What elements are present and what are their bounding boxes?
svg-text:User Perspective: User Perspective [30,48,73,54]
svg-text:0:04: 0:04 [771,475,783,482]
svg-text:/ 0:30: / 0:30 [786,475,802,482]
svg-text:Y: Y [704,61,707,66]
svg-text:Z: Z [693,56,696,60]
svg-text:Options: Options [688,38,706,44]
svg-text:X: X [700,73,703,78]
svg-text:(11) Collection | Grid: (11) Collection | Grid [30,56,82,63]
---+---
> **Work task**
Write out every line from the data above that includes "text".

> **Solution to the exercise**
svg-text:User Perspective: User Perspective [30,48,73,54]
svg-text:0:04: 0:04 [771,475,783,482]
svg-text:/ 0:30: / 0:30 [786,475,802,482]
svg-text:Y: Y [704,61,707,66]
svg-text:Z: Z [693,56,696,60]
svg-text:Options: Options [688,38,706,44]
svg-text:X: X [700,73,703,78]
svg-text:(11) Collection | Grid: (11) Collection | Grid [30,56,82,63]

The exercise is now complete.